The March 7 letter asks Chairman John Kerry (D-Mass.) and the ranking Republican member, Sen. Richard Lugar (Ind.), of the Senate Foreign Relations Committee to attend the confirmation of Suzan Johnson Cook as the president's nomination for ambassador for International Religious Freedom (IRF).
"Dr. Johnson Cook's confirmation hearing is a perfect opportunity to let the nominee and the administration know that IRF should be a high priority for the United States," according to the letter.
The letter is signed by religious leaders from a variety of faith backgrounds including Leith Anderson, president of the National Association of Evangelicals, Susan Taylor, president of the Church of Scientology, Joel C. Hunter, senior pastor of Northland - A Church Distributed, Jim Mellado, president of the Willow Creek Association, Jim Wallis, president of Sojourners and Robert Seiple, the first U.S. ambassador-at-large for IRF. (Christianity Today Media Group editor in chief David Neff also signed the letter.)
The Senate Foreign Relations Committee has not announced a hearing to consider Cook's nomination.
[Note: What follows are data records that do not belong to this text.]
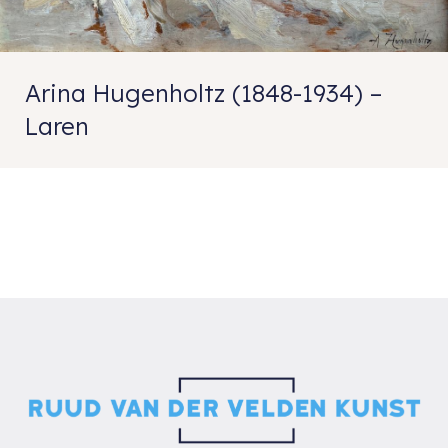
Arina Hugenholtz (1848-1934) –
Laren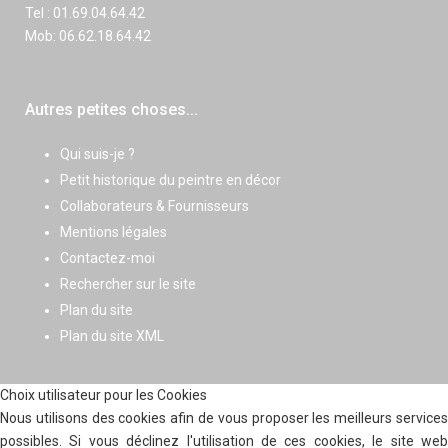
Tel : 01.69.04.64.42
Mob: 06.62.18.64.42
Autres petites choses...
Qui suis-je ?
Petit historique du peintre en décor
Collaborateurs & Fournisseurs
Mentions légales
Contactez-moi
Rechercher sur le site
Plan du site
Plan du site XML
Choix utilisateur pour les Cookies
Nous utilisons des cookies afin de vous proposer les meilleurs services
possibles. Si vous déclinez l'utilisation de ces cookies, le site web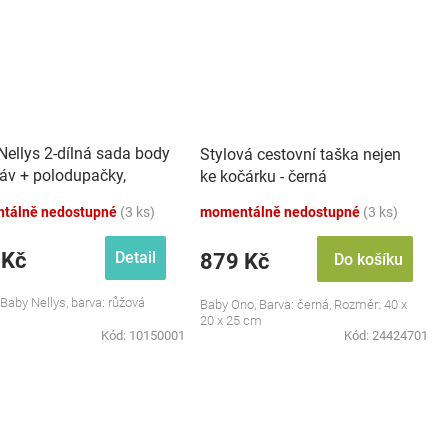
Nellys 2-dílná sada body
Stylová cestovní taška nejen
káv + polodupačky,
ke kočárku - černá
 - Baby Little Star
tálně nedostupné
(3 ks)
momentálně nedostupné
(3 ks)
 Kč
Detail
879 Kč
Do košíku
 Baby Nellys, barva: růžová
Baby Ono, Barva: černá, Rozměr: 40 x
20 x 25 cm
Kód:
10150001
Kód:
24424701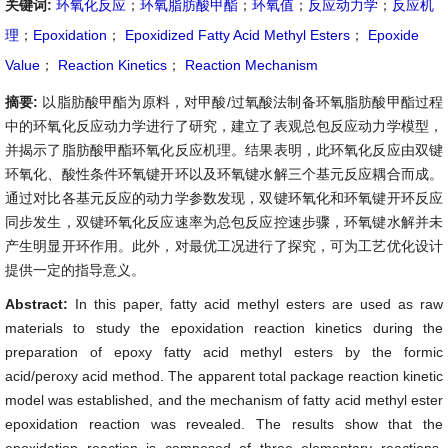
关键词:
环氧化反应
；
环氧脂肪酸甲酯
；
环氧值
；
反应动力学
；
反应机
理
；
Epoxidation
；
Epoxidized Fatty Acid Methyl Esters
；
Epoxide
Value
；
Reaction Kinetics
；
Reaction Mechanism
摘要:
以脂肪酸甲酯为原料，对甲酸/过氧酸法制备环氧脂肪酸甲酯过程
中的环氧化反应动力学进行了研究，建立了表观总包反应动力学模型，
并揭示了脂肪酸甲酯环氧化反应机理。结果表明，此环氧化反应由双键
环氧化、酸性条件环氧键开环以及环氧键水解三个基元反应耦合而成。
通过对比各基元反应的动力学参数发现，双键环氧化和环氧键开环反应
同步发生，双键环氧化反应速率为总包反应控速步骤，环氧键水解并未
产生明显开环作用。此外，对最优工况进行了探究，可为工艺优化设计
提供一定的指导意义。
Abstract:
In this paper, fatty acid methyl esters are used as raw
materials to study the epoxidation reaction kinetics during the
preparation of epoxy fatty acid methyl esters by the formic
acid/peroxy acid method. The apparent total package reaction kinetic
model was established, and the mechanism of fatty acid methyl ester
epoxidation reaction was revealed. The results show that the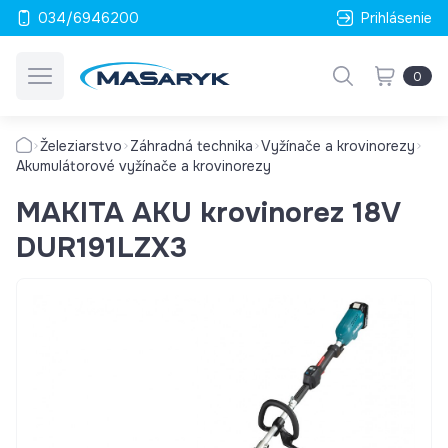
034/6946200
Prihlásenie
0
Železiarstvo
Záhradná technika
Vyžínače a krovinorezy
Akumulátorové vyžínače a krovinorezy
MAKITA AKU krovinorez 18V
DUR191LZX3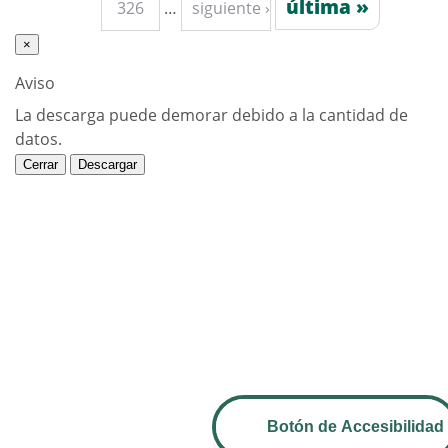
última »
326
…
siguiente ›
×
Aviso
La descarga puede demorar debido a la cantidad de
datos.
Cerrar
Descargar
Botón de Accesibilidad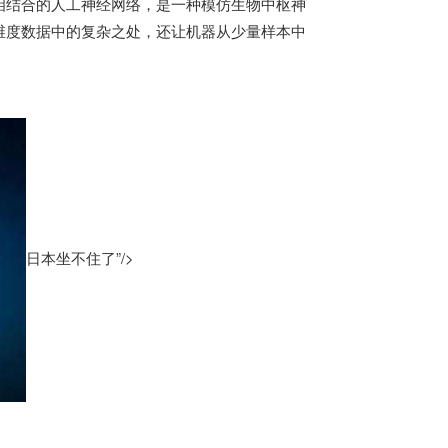
相结合的人工神经网络，是一种模仿生物中枢神
维度数据中的复杂之处，还让机器从少量样本中
日本坐不住了”/>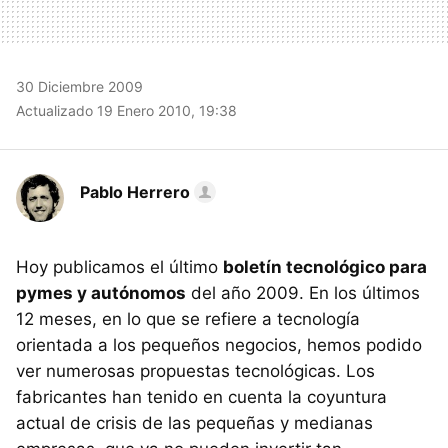
30 Diciembre 2009
Actualizado 19 Enero 2010, 19:38
Pablo Herrero
Hoy publicamos el último
boletín tecnológico para
pymes y autónomos
del año 2009. En los últimos
12 meses, en lo que se refiere a tecnología
orientada a los pequeños negocios, hemos podido
ver numerosas propuestas tecnológicas. Los
fabricantes han tenido en cuenta la coyuntura
actual de crisis de las pequeñas y medianas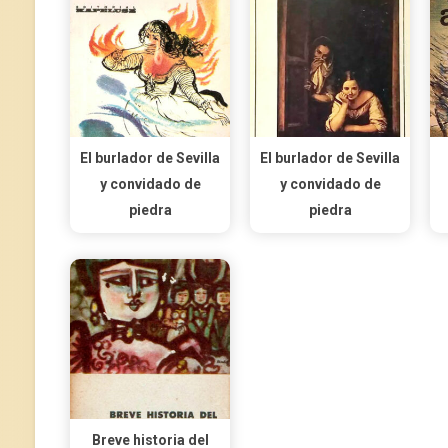
El burlador de Sevilla
El burlador de Sevilla
y convidado de
y convidado de
piedra
piedra
Breve historia del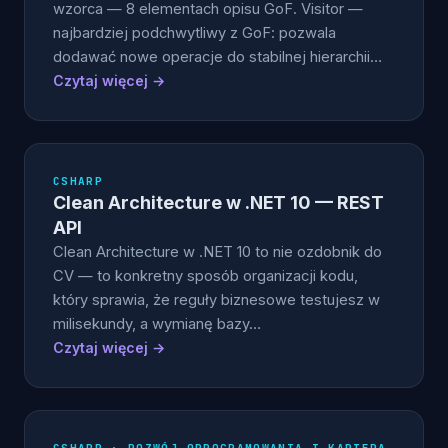
wzorca — 8 elementach opisu GoF. Visitor —
najbardziej podchwytliwy z GoF: pozwala
dodawać nowe operacje do stabilnej hierarchii…
Czytaj więcej →
CSHARP
Clean Architecture w .NET 10 — REST
API
Clean Architecture w .NET 10 to nie ozdobnik do
CV — to konkretny sposób organizacji kodu,
który sprawia, że reguły biznesowe testujesz w
milisekundy, a wymianę bazy…
Czytaj więcej →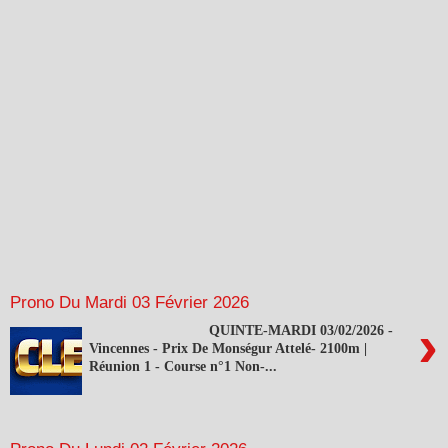
Prono Du Mardi 03 Février 2026
›
QUINTE-MARDI 03/02/2026 -
Vincennes - Prix De Monségur Attelé- 2100m |
Réunion 1 - Course n°1 Non-...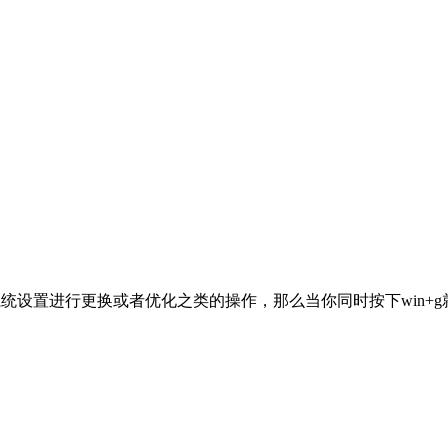
系统设置进行更换或者优化之类的操作，那么当你同时按下win+g就可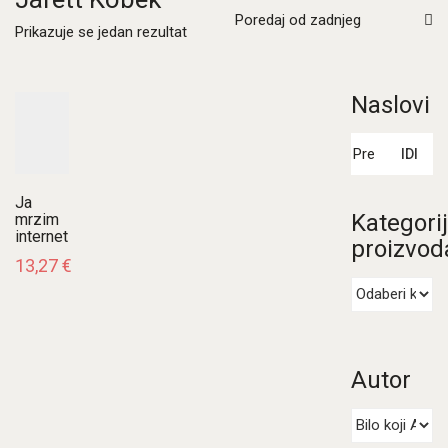
Poredaj od zadnjeg
Prikazuje se jedan rezultat
Naslovi
Pretraži:
IDI
Ja
Kategori
mrzim
internet
proizvod
13,27
€
Autor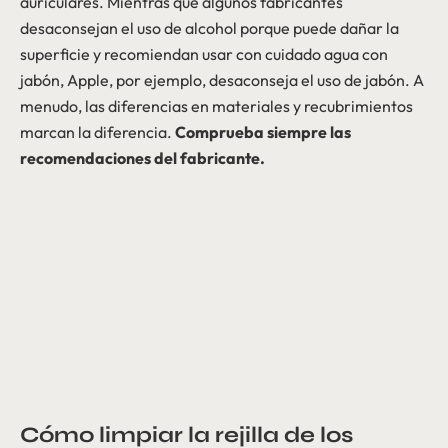
auriculares. Mientras que algunos fabricantes
desaconsejan el uso de alcohol porque puede dañar la
superficie y recomiendan usar con cuidado agua con
jabón, Apple, por ejemplo, desaconseja el uso de jabón. A
menudo, las diferencias en materiales y recubrimientos
marcan la diferencia.
Comprueba siempre las
recomendaciones del fabricante.
Cómo limpiar la rejilla de los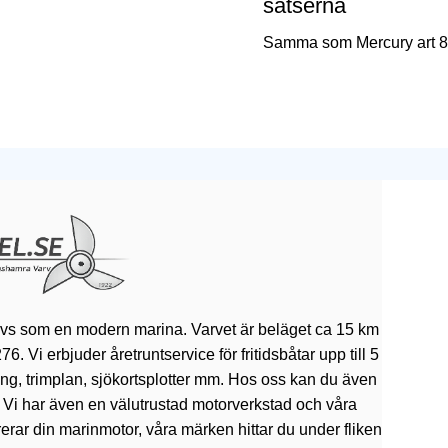
satserna
Samma som Mercury art 
ivs som en modern marina. Varvet är beläget ca 15 km
 Vi erbjuder åretruntservice för fritidsbåtar upp till 5
rning, trimplan, sjökortsplotter mm. Hos oss kan du även
. Vi har även en välutrustad motorverkstad och våra
erar din marinmotor, våra märken hittar du under fliken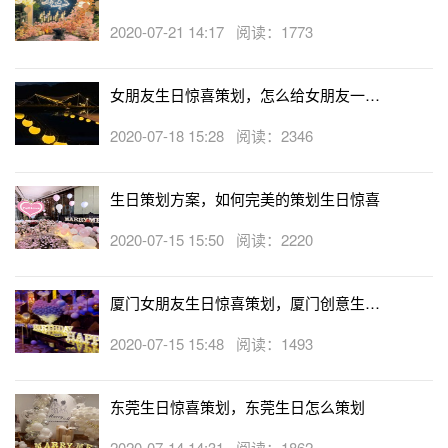
2020-07-21 14:17 阅读：1773
女朋友生日惊喜策划，怎么给女朋友一个
生日惊喜
2020-07-18 15:28 阅读：2346
生日策划方案，如何完美的策划生日惊喜
2020-07-15 15:50 阅读：2220
生日蛋糕做法三、
厦门女朋友生日惊喜策划，厦门创意生日
9️
⃣夹层中涂奶油
+
水果粒，表面装饰水果粒
+
薄荷叶
攻略大全
2020-07-15 15:48 阅读：1493
自己吃大蛋糕～宝宝吃迷你小蛋糕～味道不比买的差哦～关
键是吃的放心呐～
东莞生日惊喜策划，东莞生日怎么策划
宝宝周岁百日宴灵感库
宝宝周岁照
生日蛋糕晒一晒
我的生
2020-07-14 14:31 阅读：1862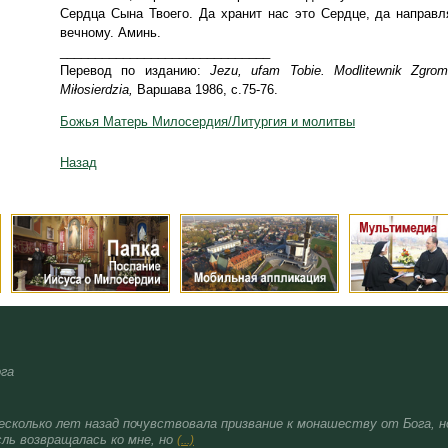
Сердца Сына Твоего. Да хранит нас это Сердце, да направл
вечному. Аминь.
______________________________
Перевод по изданию:
Jezu
, ufam
Tobie
. Modlitewnik Zgrom
Miłosierdzia,
Варшава 1986, с.75-76.
Божья Матерь Милосердия/Литургия и молитвы
Назад
ога
сколько лет назад почувствовала призвание к монашеству от Бога, но
ль возвращалась ко мне, но
(...)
Cook was originally nominated to the position by President Obama on June 15, 2010. The letter signers said they were "disappointed by the low attendance at Dr. Johnson Cook's first confirmation hearing last year."
Her nomination expired at the end of the congressional session, due to the concerns of a senator who confidentially filed a hold-over letter following her hearing before the Senate Foreign Relations Committee. The senator was widely believed to be Sen. Jim DeMint (R-S.C.).
Following the start of the new congressional session, Obama re-nominated her to the position, which has remained unfilled since January 2009. Religious leaders criticized the administration for neglecting the issue of religious freedom by waiting more than a year after Obama's election to originally nominate someone to the post.
The Washington Post noted that "the policy Johnson Cook has been nominated to lead is being sidelined even before she takes the job" in favor of other policy initiatives. Others pointed out that Obama did not take advantage of the congressional recess to appoint Cook to the position.
"The utter indifference to this key office, and to IRF policy, by the White House and the State Department has been scandalous," Thomas Farr, a former diplomat and current director of the Religion and U.S. Foreign Policy program at Georgetown University, wrote for CT last month.
The letter to Kerry and Lugar urges the Senate to support the importance of both the position and its function. "With strong leadership in its IRF policy, the United States could have had a much greater effect on levels of religious violence, persecution, and terrorism than it has had to date," the letter reads.
The position of Ambassador for IRF functions as the head of the office of IRF, which is part of the State Department. The IRF office's stated mission is to monitor religious persecution and discrimination worldwide, which is does by submitting an Annual Report on International Religious Freedom to Congress and serving as principal advisor on religious freedom to the Secretary of State. The position was created by the International Religious Freedom Act of 1998.
However, the letter cites reports that the administration may be planning to remove the IRF office from the ambassador's direct authority, and similarly laments reports that, "while other ambassadors at large work directly under the Secretary of State, the IRF ambassador will be several levels removed from the Secretary. . . . Both of these steps would harm American interests."